I reached inside my buckskin jacket and pulled out the hastily written bill of sale. “He was going to. But ... things didn't turn out like he planned. So he was forced to sell you to a stranger ... to me.”

I gave her the paper. She took it with trembling fingers. She stared at it hollow-eyed as if it were the parchment selling her soul to the devil.

“I - I can’t read, mister.”

“Get Sammy to teach you.”

She glared at me. “You is evil!”

“Turn it over, Jennie.”

“I done told you I can’t read!”

“But Sammy can. Show it to him. He’ll tell you that I’ve given ownership of you to --”

Jennie’s face became all eyes. “T-To little Sammy? Oh, bless --”

I shook my head. “No, Jennie.”

She took a step backwards, her voice becoming a soft wail. “Not back to Mr. Marshall? He’ll just be selling me again.”

I reached out with my gloved right hand that must never touch bare, innocent flesh and softly squeezed her upper right arm. “No, I gave ownership of you to --- you.”

“I’m -- I’m free?”

“Well, the judge said you were priceless.”

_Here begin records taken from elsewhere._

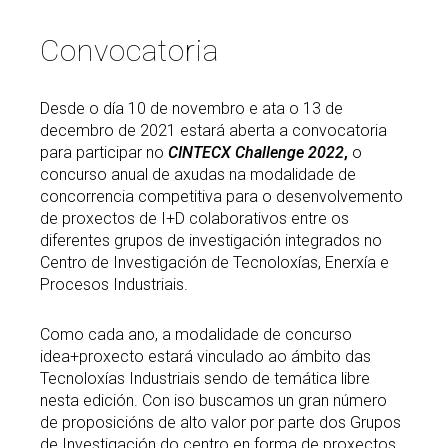
Buscar
Twitter
Instagram
Youtube
Linkedin
Convocatoria
BUSCAR
Search
ES
EN
por:
Desde o día 10 de novembro e ata o 13 de
decembro de 2021 estará aberta a convocatoria
para participar no
CINTECX Challenge 2022
,
o
concurso anual de axudas na modalidade de
concorrencia competitiva para o desenvolvemento
de proxectos de I+D colaborativos entre os
diferentes grupos de investigación integrados no
Centro de Investigación de Tecnoloxías, Enerxía e
Procesos Industriais.
Como cada ano, a modalidade de concurso
idea+proxecto estará vinculado ao ámbito das
Tecnoloxías Industriais sendo de temática libre
nesta edición. Con iso buscamos un gran número
de proposicións de alto valor por parte dos Grupos
de Investigación do centro en forma de proxectos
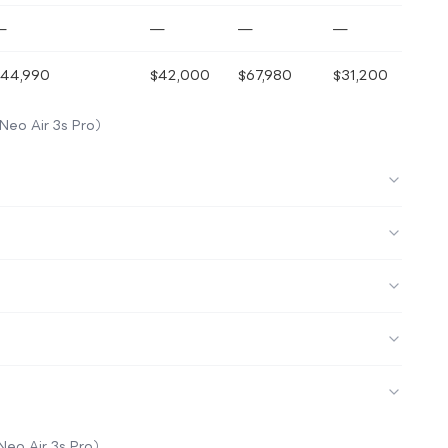
—
—
—
—
$44,990
$42,000
$67,980
$31,200
eo Air 3s Pro）
eo Air 3s Pro）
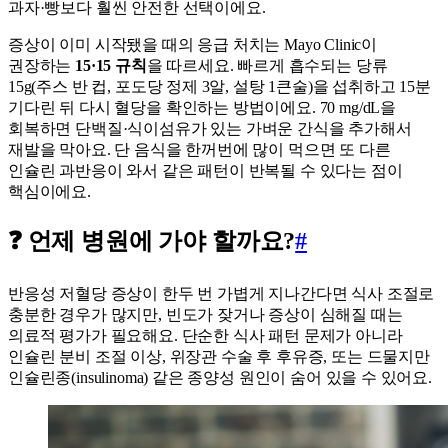
과자·빵보다 훨씬 안전한 선택이에요.
증상이 이미 시작됐을 때의 응급 처치는 Mayo Clinic이
권장하는
15·15 규칙
을 따르세요. 빠르게 흡수되는 당류
15g(주스 반 컵, 포도당 정제 3알, 설탕 1큰술)을 섭취하고 15분
기다린 뒤 다시 혈당을 확인하는 방법이에요. 70 mg/dL을
회복하면 단백질·식이섬유가 있는 가벼운 간식을 추가해서
재발을 막아요. 단 음식을 한꺼번에 많이 먹으면 또 다른
인슐린 과반응이 와서 같은 패턴이 반복될 수 있다는 점이
핵심이에요.
❓ 언제 병원에 가야 할까요?
#
반응성 저혈당 증상이 한두 번 가볍게 지나간다면 식사 조절로
충분한 경우가 많지만, 빈도가 잦거나 증상이 심해질 때는
의료적 평가가 필요해요. 단순한 식사 패턴 문제가 아니라
인슐린 분비 조절 이상, 위장관 수술 후 후유증, 또는 드물지만
인슐린종(insulinoma) 같은 종양성 원인이 숨어 있을 수 있어요.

“Oh, you is one of the good haunts!”

She rushed and hugged me, stiffening as she felt how cold my whole body was. She edged back a step. I met her suddenly hollow eyes.

I smiled sad. “But still a haunt.”

We were silent all the way to the guest bedroom. She opened the door then her mouth. No words came out. But she did give me back my sad smile. I watched her walk away staring at the bill of sales as if it were holy writ. It was something. More than a haunt like me had the right to expect. Maybe my pillow would be the softer for it.
******
Later on in the story, McCord is inside the nightmare of 12 year old Samuel Clemens :

I slipped up far behind the boy. I stayed in the shadows to get the lay of the land. With his slight, shuffling gait, Sammy was making his way to a row of tiny log cabins. I smelled sweat and weariness. But I heard muffled, happy singing inspite of it. My guts went cold. Slave quarters.

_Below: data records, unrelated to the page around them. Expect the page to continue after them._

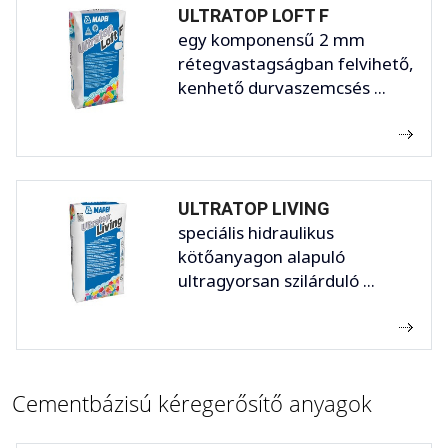
ULTRATOP LOFT F
egy komponensű 2 mm
rétegvastagságban felvihető,
kenhető durvaszemcsés ...
ULTRATOP LIVING
speciális hidraulikus
kötőanyagon alapuló
ultragyorsan szilárduló ...
Cementbázisú kéregerősítő anyagok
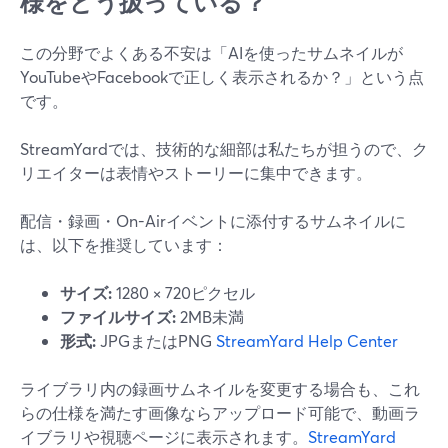
様をどう扱っている？
この分野でよくある不安は「AIを使ったサムネイルが
YouTubeやFacebookで正しく表示されるか？」という点
です。
StreamYardでは、技術的な細部は私たちが担うので、ク
リエイターは表情やストーリーに集中できます。
配信・録画・On-Airイベントに添付するサムネイルに
は、以下を推奨しています：
サイズ:
1280 × 720ピクセル
ファイルサイズ:
2MB未満
形式:
JPGまたはPNG
StreamYard Help Center
ライブラリ内の録画サムネイルを変更する場合も、これ
らの仕様を満たす画像ならアップロード可能で、動画ラ
イブラリや視聴ページに表示されます。
StreamYard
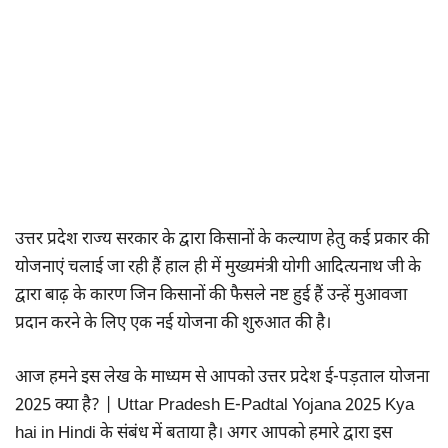
उत्तर प्रदेश राज्य सरकार के द्वारा किसानों के कल्याण हेतु कई प्रकार की
योजनाएं चलाई जा रही हैं हाल ही में मुख्यमंत्री योगी आदित्यनाथ जी के
द्वारा बाढ़ के कारण जिन किसानों की फैसले नष्ट हुई हैं उन्हें मुआवजा
प्रदान करने के लिए एक नई योजना की शुरुआत की है।
आज हमने इस लेख के माध्यम से आपको उत्तर प्रदेश ई-पड़ताल योजना
2025 क्या है? | Uttar Pradesh E-Padtal Yojana 2025 Kya
hai in Hindi के संबंध में बताया है। अगर आपको हमारे द्वारा इस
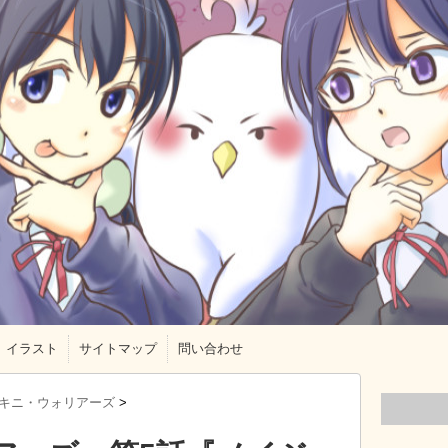
イラスト
サイトマップ
問い合わせ
キニ・ウォリアーズ
>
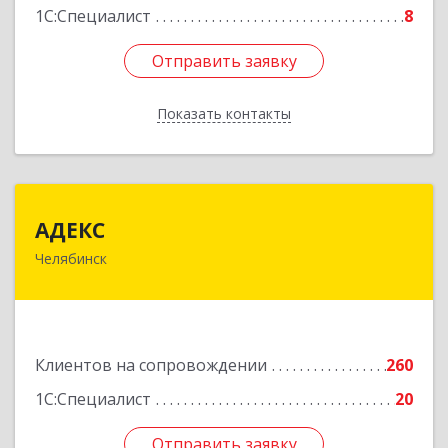
1С:Специалист
8
Отправить заявку
Отправить заявку
Показать контакты
Назад
АДЕКС
АДЕКС
Челябинск
454080, Челябинская обл, Челябинск г, Смирных
ул, дом № 15А, пом.51
Подробнее
Клиентов на сопровождении
260
1С:Специалист
20
Отправить заявку
Отправить заявку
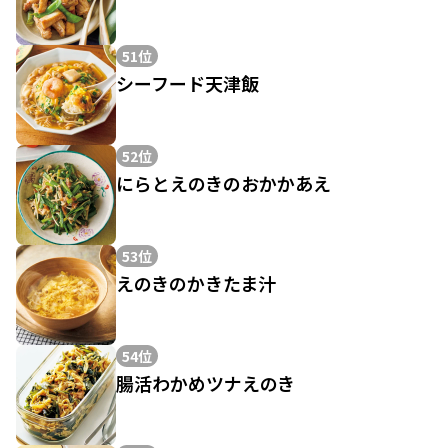
51位
シーフード天津飯
52位
にらとえのきのおかかあえ
53位
えのきのかきたま汁
54位
腸活わかめツナえのき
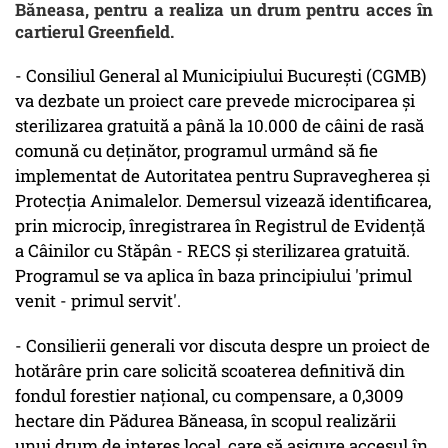
Băneasa, pentru a realiza un drum pentru acces în
cartierul Greenfield.
- Consiliul General al Municipiului Bucureşti (CGMB)
va dezbate un proiect care prevede microciparea şi
sterilizarea gratuită a până la 10.000 de câini de rasă
comună cu deţinător, programul urmând să fie
implementat de Autoritatea pentru Supravegherea şi
Protecţia Animalelor. Demersul vizează identificarea,
prin microcip, înregistrarea în Registrul de Evidenţă
a Câinilor cu Stăpân - RECS şi sterilizarea gratuită.
Programul se va aplica în baza principiului 'primul
venit - primul servit'.
- Consilierii generali vor discuta despre un proiect de
hotărâre prin care solicită scoaterea definitivă din
fondul forestier naţional, cu compensare, a 0,3009
hectare din Pădurea Băneasa, în scopul realizării
unui drum de interes local, care să asigure accesul în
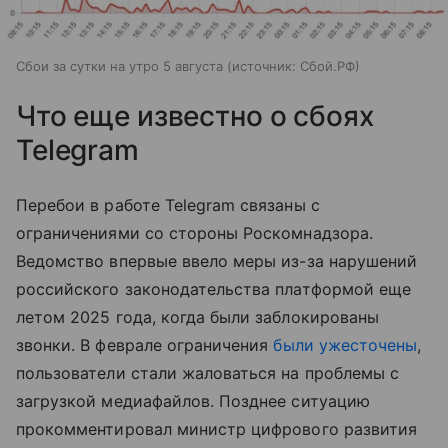
Сбои за сутки на утро 5 августа
источник:
Сбой.РФ
Что еще известно о сбоях
Telegram
Перебои в работе Telegram связаны с
ограничениями со стороны Роскомнадзора.
Ведомство впервые ввело меры из-за нарушений
российского законодательства платформой еще
летом 2025 года, когда были заблокированы
звонки. В феврале ограничения
были ужесточены
,
пользователи стали жаловаться на проблемы с
загрузкой медиафайлов. Позднее ситуацию
прокомментировал министр цифрового развития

Sometimes I was glad I wasn’t human.


It was on the far side of an apple orchard. I drew in the smell of the fruit. It might have been winter in the waking world, but I had a hunch it was always spring about these parts for Sammy. I realized then that I was standing at the edge of a thicket of hickory and walnut trees. Their scent caught me up with my own memories of a lost childhood. I forced them back. Memory Lane was a dead end street. Leastways for such as me.


From the nearest cabin a figure appeared in the black, open doorway. Tall, muscular, his dark face strong and wise and kind. Only with the farthest stretch of language could you call the sorrowful accumulation of rags and patches which he wore clothes. I hung my head. How could I call myself a lawman and let this evil go on around me?


Elu kept on telling me that what the white man called legal wasn’t necessarily right just because of the name he slapped on it. I could see his dried apricot face in my mind as I heard him sighing. "There is a difference in the white man’s world between justice and his rules. And that difference is as wide as the Mississippi you head to, as sharp as day is from night, and as simple as greed."


Because I believed Elu was right and lived accordingly, I was an outcast among civilized folks, hell, even among the Rangers, for I made no allowance for the standing, class, or race of any man I dealt with. I felt my face go tighter. All I cared to know was that a man was a human being -- that was enough for me. He couldn’t get any worse than that. Except for me. I had become much, much worse.